Because the dataset is extremely large, we decided to create our own smaller datasets from the larger one. For our project, the most useful dataset to us is the reviews dataset: yelp_academic_dataset_review.json. To begin with our processing, we combine this data with the file: yelp_academic_dataset_business.json in order to extract just the reviews about restaurants. The script that creates this new csv document with only restaurant reviews is restaurant_review_script.py. Run using:
python3 restaurant_review_script.py
After creating the csv file, we further analyzed the data to decide how to distill it to create our training and test sets. For more details, please refer to the Jupyter notebook: data_analysis.ipynb.

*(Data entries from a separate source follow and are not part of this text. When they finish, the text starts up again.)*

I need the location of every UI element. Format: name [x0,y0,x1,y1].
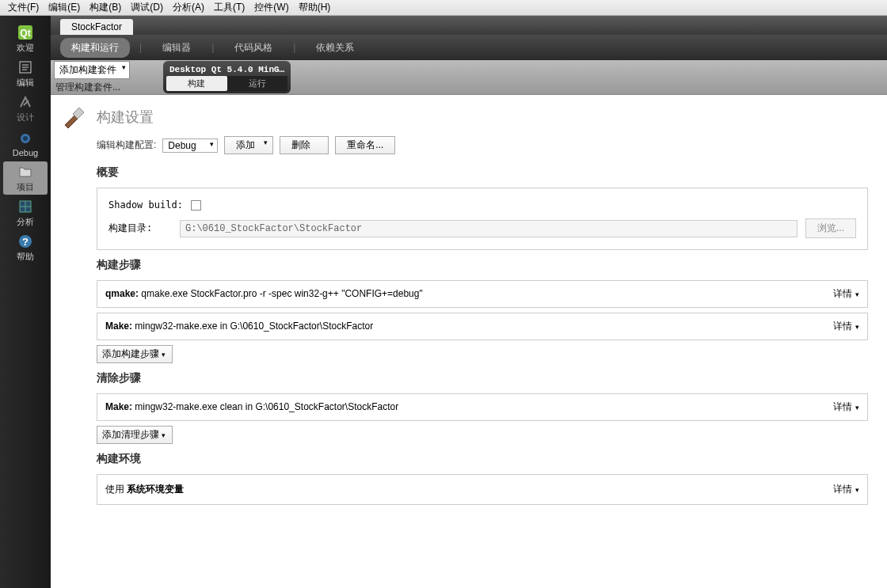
sidebar-label: 帮助 [17,251,34,263]
kit-tab-run[interactable]: 运行 [227,76,288,91]
subtab-bar: 构建和运行 | 编辑器 | 代码风格 | 依赖关系 [51,35,887,60]
sidebar-label: 编辑 [17,77,34,89]
section-clean-steps: 清除步骤 [97,371,877,385]
sidebar-welcome[interactable]: Qt 欢迎 [3,22,48,55]
sidebar-label: 欢迎 [17,42,34,54]
menu-help[interactable]: 帮助(H) [294,0,336,16]
subtab-build-run[interactable]: 构建和运行 [60,38,130,58]
config-select[interactable]: Debug [162,138,218,153]
clean-make-cmd: mingw32-make.exe clean in G:\0610_StockF… [132,401,398,412]
subtab-code-style[interactable]: 代码风格 [223,38,284,58]
edit-icon [17,59,34,76]
svg-point-7 [23,136,28,141]
make-details-button[interactable]: 详情 [833,320,859,333]
sidebar-edit[interactable]: 编辑 [3,57,48,90]
kit-target-title: Desktop Qt 5.4.0 MinG… [166,63,287,76]
svg-text:Qt: Qt [20,28,30,39]
sidebar-debug[interactable]: Debug [3,127,48,160]
browse-button[interactable]: 浏览... [805,218,856,238]
menu-widgets[interactable]: 控件(W) [249,0,293,16]
settings-title: 构建设置 [97,108,154,127]
design-icon [17,93,34,111]
add-build-step-button[interactable]: 添加构建步骤 [97,345,173,363]
make-label: Make: [105,321,132,332]
project-tab[interactable]: StockFactor [60,19,133,35]
config-rename-button[interactable]: 重命名... [335,136,395,154]
subtab-editor[interactable]: 编辑器 [151,38,202,58]
svg-text:?: ? [22,236,29,248]
env-box: 使用 系统环境变量 详情 [97,474,868,505]
subtab-dependencies[interactable]: 依赖关系 [305,38,365,58]
manage-kits-link[interactable]: 管理构建套件... [54,81,130,94]
separator: | [293,42,295,53]
menu-edit[interactable]: 编辑(E) [44,0,85,16]
sidebar-label: 项目 [17,181,34,193]
menu-analyze[interactable]: 分析(A) [168,0,209,16]
sidebar-label: Debug [13,148,38,157]
kit-target: Desktop Qt 5.4.0 MinG… 构建 运行 [163,61,291,93]
section-build-env: 构建环境 [97,452,877,466]
qmake-label: qmake: [105,288,139,299]
make-cmd: mingw32-make.exe in G:\0610_StockFactor\… [132,321,373,332]
clean-details-button[interactable]: 详情 [833,400,859,414]
add-kit-dropdown[interactable]: 添加构建套件 [54,61,130,79]
qmake-cmd: qmake.exe StockFactor.pro -r -spec win32… [139,288,423,299]
sidebar-help[interactable]: ? 帮助 [3,231,48,264]
config-remove-button[interactable]: 删除 [280,136,329,154]
sidebar-design[interactable]: 设计 [3,92,48,125]
qmake-details-button[interactable]: 详情 [833,287,859,301]
build-dir-label: 构建目录: [108,222,172,235]
shadow-build-checkbox[interactable] [191,200,201,211]
projects-icon [17,163,34,180]
separator: | [139,42,142,53]
kit-bar: 添加构建套件 管理构建套件... Desktop Qt 5.4.0 MinG… … [51,60,887,95]
sidebar-projects[interactable]: 项目 [3,161,48,195]
qmake-step: qmake: qmake.exe StockFactor.pro -r -spe… [97,280,868,308]
menubar: 文件(F) 编辑(E) 构建(B) 调试(D) 分析(A) 工具(T) 控件(W… [0,0,887,16]
kit-tab-build[interactable]: 构建 [166,76,227,91]
settings-panel: 构建设置 编辑构建配置: Debug 添加 删除 重命名... 概要 Shado… [51,95,887,588]
section-build-steps: 构建步骤 [97,258,877,272]
sidebar-analyze[interactable]: 分析 [3,196,48,230]
qt-icon: Qt [17,24,34,41]
section-overview: 概要 [97,165,877,180]
env-label: 系统环境变量 [127,484,184,495]
left-sidebar: Qt 欢迎 编辑 设计 Debug 项目 [0,16,51,588]
env-use-label: 使用 [105,484,127,495]
make-step: Make: mingw32-make.exe in G:\0610_StockF… [97,313,868,340]
add-clean-step-button[interactable]: 添加清理步骤 [97,426,173,444]
env-details-button[interactable]: 详情 [833,483,859,496]
config-add-button[interactable]: 添加 [224,136,273,154]
clean-make-label: Make: [105,401,132,412]
menu-file[interactable]: 文件(F) [3,0,44,16]
config-label: 编辑构建配置: [97,138,156,152]
sidebar-label: 设计 [17,112,34,123]
hammer-icon [60,103,89,131]
project-tab-strip: StockFactor [51,16,887,35]
separator: | [211,42,214,53]
clean-make-step: Make: mingw32-make.exe clean in G:\0610_… [97,393,868,421]
overview-box: Shadow build: 构建目录: 浏览... [97,188,868,250]
menu-debug[interactable]: 调试(D) [126,0,168,16]
debug-icon [17,130,34,147]
menu-tools[interactable]: 工具(T) [209,0,249,16]
build-dir-input[interactable] [180,220,798,237]
sidebar-label: 分析 [17,216,34,228]
shadow-build-label: Shadow build: [108,199,183,211]
config-row: 编辑构建配置: Debug 添加 删除 重命名... [97,136,877,154]
analyze-icon [17,198,34,215]
menu-build[interactable]: 构建(B) [85,0,126,16]
help-icon: ? [17,233,34,250]
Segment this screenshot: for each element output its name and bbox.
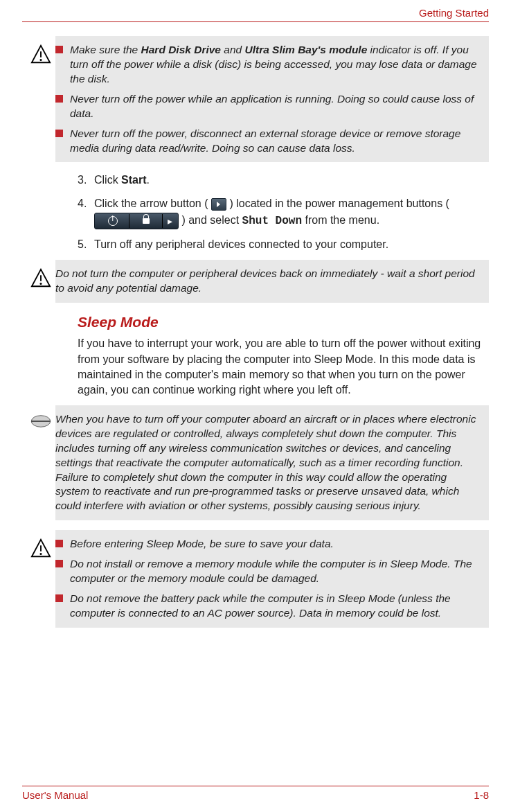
note-box: When you have to turn off your computer … bbox=[55, 405, 489, 520]
caution1-item-1: Make sure the Hard Disk Drive and Ultra … bbox=[55, 43, 481, 87]
sleep-mode-intro: If you have to interrupt your work, you … bbox=[78, 336, 489, 398]
caution1-item-3: Never turn off the power, disconnect an … bbox=[55, 127, 481, 156]
header-rule bbox=[22, 21, 489, 22]
caution3-item-2: Do not install or remove a memory module… bbox=[55, 557, 481, 586]
bullet-icon bbox=[55, 130, 63, 137]
page-footer: User's Manual 1-8 bbox=[22, 786, 489, 801]
caution-box-2: Do not turn the computer or peripheral d… bbox=[55, 260, 489, 303]
bullet-icon bbox=[55, 95, 63, 103]
caution-box-3: Before entering Sleep Mode, be sure to s… bbox=[55, 530, 489, 628]
caution-icon bbox=[30, 538, 51, 562]
caution-icon bbox=[30, 268, 51, 292]
bullet-icon bbox=[55, 540, 63, 547]
svg-point-5 bbox=[40, 283, 42, 285]
step-4: 4. Click the arrow button ( ) located in… bbox=[78, 195, 489, 229]
chapter-header: Getting Started bbox=[22, 0, 489, 21]
steps-list: 3. Click Start. 4. Click the arrow butto… bbox=[78, 172, 489, 253]
caution-icon bbox=[30, 44, 51, 68]
note-icon bbox=[30, 414, 52, 432]
caution3-item-1: Before entering Sleep Mode, be sure to s… bbox=[55, 537, 481, 551]
step-3: 3. Click Start. bbox=[78, 172, 489, 188]
step-5: 5. Turn off any peripheral devices conne… bbox=[78, 236, 489, 253]
svg-point-10 bbox=[40, 553, 42, 555]
footer-manual-label: User's Manual bbox=[22, 789, 88, 801]
sleep-mode-heading: Sleep Mode bbox=[78, 314, 489, 330]
footer-page-number: 1-8 bbox=[474, 789, 489, 801]
svg-point-2 bbox=[40, 59, 42, 61]
caution1-item-2: Never turn off the power while an applic… bbox=[55, 92, 481, 121]
caution3-item-3: Do not remove the battery pack while the… bbox=[55, 592, 481, 621]
power-management-buttons-icon: ▸ bbox=[94, 213, 179, 229]
bullet-icon bbox=[55, 46, 63, 53]
bullet-icon bbox=[55, 594, 63, 602]
caution-box-1: Make sure the Hard Disk Drive and Ultra … bbox=[55, 36, 489, 162]
arrow-button-icon bbox=[211, 198, 226, 211]
footer-rule bbox=[22, 786, 489, 786]
bullet-icon bbox=[55, 560, 63, 567]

This is a test dataset with number entries. We make sure that the distribution of star ratings is equal. So, if there are 1000 entries, then there will be 200 1-star reviews.
This is a test dataset with number entries. We make sure that the distribution of star ratings is equal. So, if there are 1000 entries, then there will be 200 1-star reviews. The content of the train datasets and the test datasets are the same in structure, but we ensure that any pair of train and test files created are mutually exclusive. To create a pair of mutually exclusive train and test files, run:
python3 create_data_script.py --train_size=[TRAIN_SIZE] --test_size=[TEST_SIZE]
For this project, we use BERT from Google Research. More information about the model can be found in their paper. Essentially, BERT allows us to take advantage of pre-trained models, and simply by adding a single layer, we can fine-tune the model to our desired task. BERT has been shown to be extremely effective in a multitude of sequence processing tasks. To use BERT, we use the transformers library, which gives us access to a host of pre-trained models, one of which is BERT. The transformers library also goes the extra step of including pre-implemented task-specific models. For our project, we use BertForSequenceClassification
. We also include the option of usng DistilBert instead of Bert in our training and testing scripts. In this case, our code uses DistilBertForSequenceClassification
.
The training script is train_model.py and takes in the following optional arguments:
- --data_dir: The directory where data is stored (default is 'data')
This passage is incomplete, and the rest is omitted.